Bright grounds eat dark letters.

The statement on our orange plane looked wider than the same type everywhere else on this site. The numbers said we were wrong. Helmholtz, in 1867, said we were right.

While tuning this site we kept stopping at the orange section. The line set there — same typeface, same weight, same spacing as every headline around it — looked wider. Airier, slightly thin, as if someone had opened the tracking while we weren't looking. We measured everything twice. The settings were identical. Only the reading changed.

The eye was right, and it has been on record since 1867. Hermann von Helmholtz described an effect he called irradiation: a bright area of the visual field looks larger than an identical dark one. Astronomers met it first — bright planets against a night sky measure larger to the eye than they do to the telescope.

Both squares are the same size. The bright one reads larger, whichever side it sits on. Helmholtz called this irradiation.

The modern account has two parts.
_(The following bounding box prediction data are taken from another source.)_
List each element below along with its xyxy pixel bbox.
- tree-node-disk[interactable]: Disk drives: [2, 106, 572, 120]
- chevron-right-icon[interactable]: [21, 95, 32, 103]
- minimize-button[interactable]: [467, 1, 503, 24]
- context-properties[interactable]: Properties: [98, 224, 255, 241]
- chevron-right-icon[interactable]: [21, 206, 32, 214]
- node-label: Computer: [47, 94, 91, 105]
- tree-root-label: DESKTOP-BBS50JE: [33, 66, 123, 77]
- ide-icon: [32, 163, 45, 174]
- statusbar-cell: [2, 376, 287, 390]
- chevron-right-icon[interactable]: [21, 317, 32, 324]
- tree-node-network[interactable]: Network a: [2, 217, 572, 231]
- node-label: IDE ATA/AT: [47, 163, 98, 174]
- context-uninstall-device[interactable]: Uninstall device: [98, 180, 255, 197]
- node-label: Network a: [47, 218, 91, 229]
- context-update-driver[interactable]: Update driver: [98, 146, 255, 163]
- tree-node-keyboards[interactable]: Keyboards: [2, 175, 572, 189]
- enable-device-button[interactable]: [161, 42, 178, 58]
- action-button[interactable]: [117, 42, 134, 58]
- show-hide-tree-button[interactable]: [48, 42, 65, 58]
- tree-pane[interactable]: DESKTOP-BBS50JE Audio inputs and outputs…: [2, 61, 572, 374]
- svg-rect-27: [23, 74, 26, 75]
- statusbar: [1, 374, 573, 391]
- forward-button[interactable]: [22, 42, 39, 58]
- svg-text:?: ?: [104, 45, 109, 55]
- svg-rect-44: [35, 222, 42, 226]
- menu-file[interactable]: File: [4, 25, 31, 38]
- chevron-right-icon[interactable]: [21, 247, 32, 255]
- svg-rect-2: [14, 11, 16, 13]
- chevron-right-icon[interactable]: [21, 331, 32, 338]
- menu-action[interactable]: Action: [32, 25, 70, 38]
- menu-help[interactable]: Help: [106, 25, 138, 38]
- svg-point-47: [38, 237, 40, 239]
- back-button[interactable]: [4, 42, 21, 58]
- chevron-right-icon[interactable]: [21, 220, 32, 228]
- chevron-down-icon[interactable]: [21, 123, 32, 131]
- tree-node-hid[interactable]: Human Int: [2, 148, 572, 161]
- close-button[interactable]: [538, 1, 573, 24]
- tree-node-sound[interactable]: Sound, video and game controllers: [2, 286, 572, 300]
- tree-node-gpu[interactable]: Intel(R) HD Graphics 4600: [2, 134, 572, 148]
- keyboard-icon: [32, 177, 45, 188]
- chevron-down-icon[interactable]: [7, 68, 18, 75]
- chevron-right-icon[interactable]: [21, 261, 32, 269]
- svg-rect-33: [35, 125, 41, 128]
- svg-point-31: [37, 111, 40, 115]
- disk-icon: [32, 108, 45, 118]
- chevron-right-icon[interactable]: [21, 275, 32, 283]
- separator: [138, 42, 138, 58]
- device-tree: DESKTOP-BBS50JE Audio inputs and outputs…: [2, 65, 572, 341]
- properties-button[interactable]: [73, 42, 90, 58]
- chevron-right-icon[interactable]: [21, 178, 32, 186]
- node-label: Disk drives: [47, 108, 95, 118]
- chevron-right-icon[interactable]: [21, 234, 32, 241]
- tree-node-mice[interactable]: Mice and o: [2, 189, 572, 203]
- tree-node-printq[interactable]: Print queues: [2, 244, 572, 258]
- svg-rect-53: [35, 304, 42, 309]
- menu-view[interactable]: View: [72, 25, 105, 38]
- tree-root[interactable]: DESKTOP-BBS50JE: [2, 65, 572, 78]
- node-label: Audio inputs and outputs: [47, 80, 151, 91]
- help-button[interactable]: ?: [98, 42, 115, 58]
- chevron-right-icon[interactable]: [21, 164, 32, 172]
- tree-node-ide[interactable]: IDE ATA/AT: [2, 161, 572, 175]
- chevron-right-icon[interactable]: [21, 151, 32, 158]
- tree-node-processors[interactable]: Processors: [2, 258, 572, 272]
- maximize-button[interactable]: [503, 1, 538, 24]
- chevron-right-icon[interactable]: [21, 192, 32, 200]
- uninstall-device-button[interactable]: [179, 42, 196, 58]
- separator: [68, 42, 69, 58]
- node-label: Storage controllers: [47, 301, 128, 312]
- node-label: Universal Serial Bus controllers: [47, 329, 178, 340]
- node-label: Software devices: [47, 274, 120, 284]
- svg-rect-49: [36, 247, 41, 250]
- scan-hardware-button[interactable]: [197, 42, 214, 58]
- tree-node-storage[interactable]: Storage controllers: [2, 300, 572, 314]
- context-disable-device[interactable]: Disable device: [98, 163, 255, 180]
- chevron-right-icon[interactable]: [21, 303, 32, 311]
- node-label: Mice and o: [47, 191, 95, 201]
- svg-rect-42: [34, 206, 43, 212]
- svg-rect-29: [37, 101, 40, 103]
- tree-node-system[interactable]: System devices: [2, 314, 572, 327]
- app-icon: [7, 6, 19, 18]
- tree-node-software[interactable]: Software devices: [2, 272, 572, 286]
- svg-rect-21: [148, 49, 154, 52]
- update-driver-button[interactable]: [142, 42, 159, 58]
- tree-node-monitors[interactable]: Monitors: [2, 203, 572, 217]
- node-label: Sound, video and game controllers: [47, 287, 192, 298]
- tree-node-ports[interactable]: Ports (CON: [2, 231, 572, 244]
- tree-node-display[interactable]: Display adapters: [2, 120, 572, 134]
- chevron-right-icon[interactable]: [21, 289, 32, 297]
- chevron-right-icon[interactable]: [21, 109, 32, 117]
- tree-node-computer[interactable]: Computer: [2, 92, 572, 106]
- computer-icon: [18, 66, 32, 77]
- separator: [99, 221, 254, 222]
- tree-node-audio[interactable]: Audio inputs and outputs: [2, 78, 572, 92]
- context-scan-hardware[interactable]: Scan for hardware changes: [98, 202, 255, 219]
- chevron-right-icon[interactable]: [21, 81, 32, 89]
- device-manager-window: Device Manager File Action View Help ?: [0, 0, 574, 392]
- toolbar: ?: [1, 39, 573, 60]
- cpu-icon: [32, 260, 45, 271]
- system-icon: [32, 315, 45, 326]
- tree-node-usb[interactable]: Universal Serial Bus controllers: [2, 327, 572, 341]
Light scatters slightly inside the eye, so a bright shape lands on the retina a little beyond its true edge. And in 2021, a study in the journal Perception traced the asymmetry to how visual neurons respond: bright shapes are enlarged in perception, while dark ones are reported close to their true size.

For typography the consequence is direct. Put dark letters on a bright ground and the ground pushes into every stroke and every gap, so the type reads lighter and more loosely fit than the same cut on soft paper. Put light letters on a dark ground and the mirror happens: they bloom, and read heavier than their metrics. Printers compensated for the second case long before screens existed — the classic guidance for reversed type is to open the spacing and avoid hairline strokes, because both ink and glow swallow the fine parts.
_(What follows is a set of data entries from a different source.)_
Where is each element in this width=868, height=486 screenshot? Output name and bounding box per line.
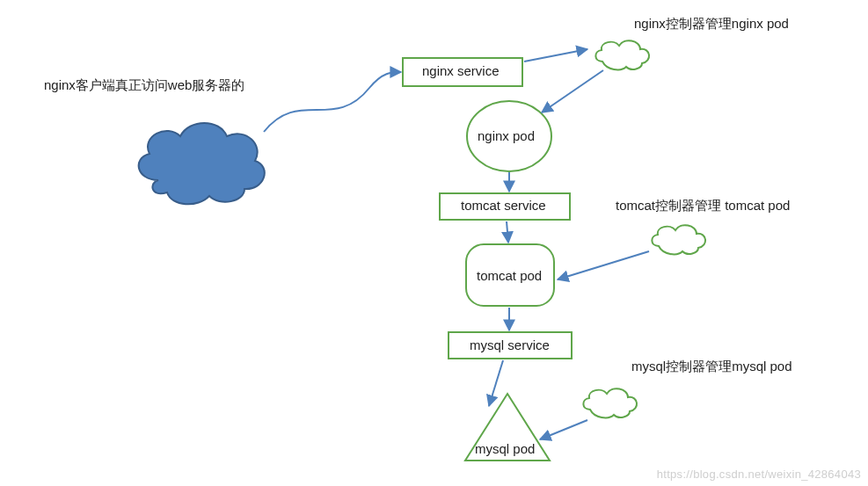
watermark: https://blog.csdn.net/weixin_42864043	[657, 468, 861, 481]
mysql-service-text: mysql service	[470, 337, 550, 352]
arrow-nginx-controller-to-pod	[542, 70, 603, 112]
tomcat-controller-cloud	[652, 225, 705, 254]
arrow-nginx-service-to-controller	[524, 49, 587, 62]
client-label: nginx客户端真正访问web服务器的	[44, 77, 244, 94]
client-cloud	[139, 123, 265, 204]
nginx-controller-cloud	[595, 40, 649, 69]
arrow-client-to-nginx-service	[264, 72, 401, 132]
tomcat-pod-text: tomcat pod	[477, 268, 542, 283]
tomcat-controller-label: tomcat控制器管理 tomcat pod	[616, 198, 790, 214]
nginx-pod-text: nginx pod	[478, 128, 535, 143]
arrow-mysql-service-to-pod	[489, 360, 503, 406]
arrow-mysql-controller-to-pod	[540, 420, 587, 439]
mysql-controller-label: mysql控制器管理mysql pod	[631, 359, 792, 375]
nginx-controller-label: nginx控制器管理nginx pod	[634, 16, 789, 33]
arrow-tomcat-service-to-pod	[507, 221, 508, 243]
mysql-controller-cloud	[583, 388, 637, 417]
mysql-pod-text: mysql pod	[475, 441, 535, 456]
nginx-service-text: nginx service	[422, 63, 500, 78]
tomcat-service-text: tomcat service	[461, 198, 546, 213]
arrow-tomcat-controller-to-pod	[558, 251, 649, 279]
Before touching anything we read the shipped stylesheets of ten award-winning studio sites. Eight of the ten tighten letter-spacing as type grows, mostly between −0.01em and −0.05em at display sizes. None of the ten adjusts type for the color underneath it. A headline gets one setting, and every background — cream, black, cobalt — receives it unchanged, illusion included.

So this site corrects per surface. Display type here reads two variables, weight and tracking, and each color plane may override them. On the orange plane the statement now runs at weight 556 instead of 540, with tracking pulled in by 0.008em. On the near-black plane, where paper-colored type blooms, the heading steps down to 528. Paper sections keep the neutral cut. No formula produced these numbers; as far as we can tell, the literature never wrote one for dark type on saturated orange. We set the same specimen on each plane and stepped the values until the planes agreed.

Paper · weight 540 · tracking 0presence.
Orange · weight 540 · tracking 0 · uncorrectedpresence.
Orange · weight 556 · tracking −0.008em · correctedpresence.
One word, three settings. The middle plate carries identical metrics to the top one and still reads thinner and looser. The bottom plate is the correction this site ships. It is small on purpose — at reading distance the planes should simply agree.

If a corner of your site looks wrong while the numbers insist it doesn't, the numbers are describing the file, not the experience. Measurements start the work. The eye signs it off.